陸生なので川の周辺でなく、湿っぽい谷間のようなところにいます。白鹿谷では、ヒメボタルの生息地が6箇所以上あります。生息範囲は20mほどが普通で、まれに50mのところもあります。毎年少しずつ生息範囲が移動する傾向も見られます。ホタルの発生量は、20から300匹くらい。青白色にパチッと瞬発的に発光するのでよく目立ち、ほかのホタルとの区別もつきやすいでしょう。胸部の紋はV字形をしています。

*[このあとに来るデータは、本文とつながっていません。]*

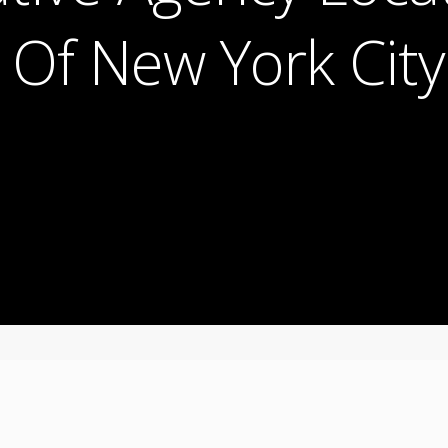
 Of New York City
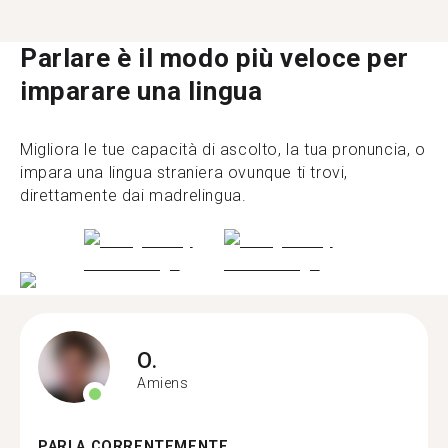
Parlare è il modo più veloce per
imparare una lingua
Migliora le tue capacità di ascolto, la tua pronuncia, o
impara una lingua straniera ovunque ti trovi,
direttamente dai madrelingua.
O.
Amiens
PARLA CORRENTEMENTE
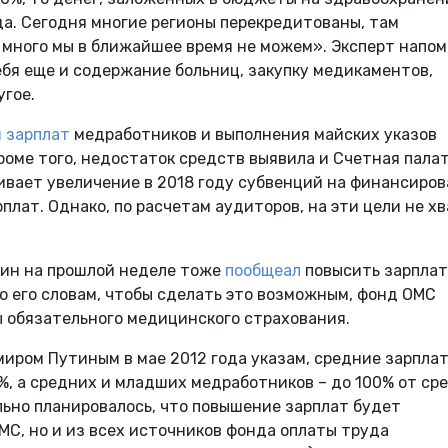
ода. Сегодня многие регионы перекредитованы, там
 много мы в ближайшее время не можем». Эксперт напом
бя еще и содержание больниц, закупку медикаментов,
угое.
 зарплат
медработников и выполнения майских указов
роме того, недостаток средств выявила и Счетная палат
вает увеличение в 2018 году субвенций на финансиро
плат. Однако, по расчетам аудиторов, на эти цели не х
нин на прошлой неделе тоже
пообщеал
повысить зарплат
По его словам, чтобы сделать это возможным, фонд ОМС
 обязательного медицинского страхования.
иром Путиным в мае 2012 года указам, средние зарпла
%, а средних и младших медработников – до 100% от ср
льно планировалось, что повышение зарплат будет
МС, но и из всех источников фонда оплаты труда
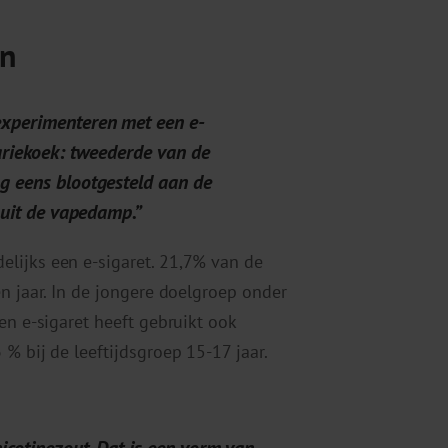
en
experimenteren met een e-
lariekoek: tweederde van de
g eens blootgesteld aan de
n uit de vapedamp.”
lijks een e-sigaret. 21,7% van de
n jaar. In de jongere doelgroep onder
en e-sigaret heeft gebruikt ook
% bij de leeftijdsgroep 15-17 jaar.
nicotinezout. Dat is een vorm van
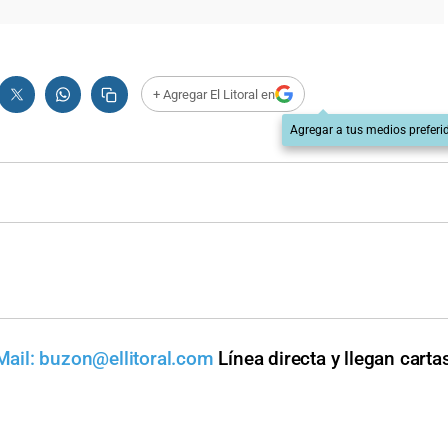
+ Agregar El Litoral en
Agregar a tus medios preferi
Mail:
buzon@ellitoral.com
Línea directa y llegan carta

空中で発光するのはすべてオスで、1cm弱のスマートな体をしています。メスは7mm程度で、ややずんぐりした体形。後ろはねがないので、飛ぶことができません。メスは林床の枯葉の上や草むらで、まれに見られます。しかし、小さくつぶれやすいので、用心して観察しましょう。
交尾後、20〜30個の卵を朽ち木の下などに産みます。ふ化した幼虫は、陸生のオカチョウジガイ、ベッコウマイマイの仲間を食べて成長します。幼虫は2年生で、15mmぐらいになります。成虫が飛翔する7〜9月にかけて、1m前後の草や低木の先で夜間に発光しているのが見られます。発光の量はごく小さく、時間も短いので、注意しないと見逃してしまうでしょう。白鹿下池の水の手付近ではよく発見されています。